Un effort pour sortir de soi

Et maintenant que fait-on ? A qui revient-elle cette éducation ? Aux familles ? A l’école ? Aux médias ?…

Dans les familles, une éducation plus compréhensive de chacun est à l’œuvre dans bon nombre de foyers. Oui, dans les familles on se parle plus ; oui, dans les familles on se dit davantage les choses. Ça explose parfois, mais la tendance est à l’écoute et à la compréhension, c’est-à-dire à la prise en considération du point vue d’autrui.

L’école a également commencé sa révolution sur ce terrain puisqu’elle a fait entrer le terme d’empathie dans les textes officiels depuis 2015. Évidemment, il faudra encore du temps pour que les habitudes pédagogiques changent, mais c’est en bonne voie. Le plan interministériel pour lutter contre le harcèlement scolaire présenté le 27 septembre 2023 prévoit la mise en place de cours d'empathie et leur généralisation d'ici la rentrée 2024.
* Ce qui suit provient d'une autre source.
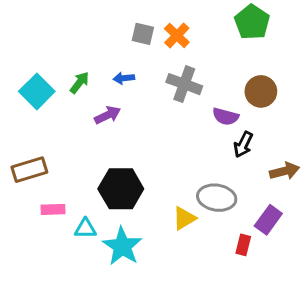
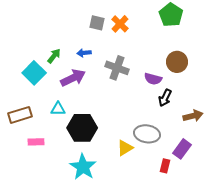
gray cross: (184, 84) -> (117, 68), moved
cyan square: (37, 91) -> (34, 73), moved
purple arrow: (108, 115) -> (73, 78), size x1.4
cyan triangle: (85, 229) -> (58, 109), moved

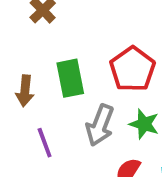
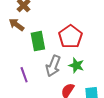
brown arrow: (25, 91) -> (16, 25), moved, turned 119

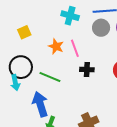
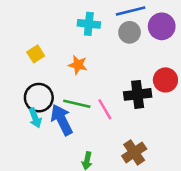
pink line: (75, 48) -> (105, 109), moved
black cross: (87, 70) -> (138, 94), moved, size x1.5
blue arrow: (40, 104) -> (62, 120), moved

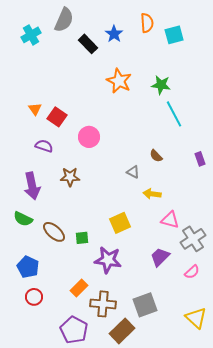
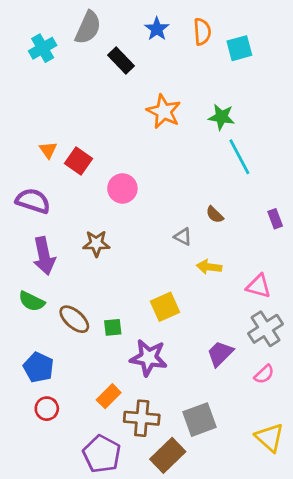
blue star: (114, 34) -> (157, 29), moved
purple semicircle: (44, 146) -> (33, 201), moved, size x1.4
pink triangle: (170, 220) -> (259, 286), moved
Un tout dernier point en guise de conclusion. Dans la mesure où l’empathie demande un effort de penser pour sortir de soi, sortir de son désir immédiat, afin de prendre le point de vue des autres, cette compétence permet, entre autres, d’apprendre à différer son plaisir pulsionnel pour s’inscrire dans un processus d’humanisation qui fait toujours de l’Autre un semblable.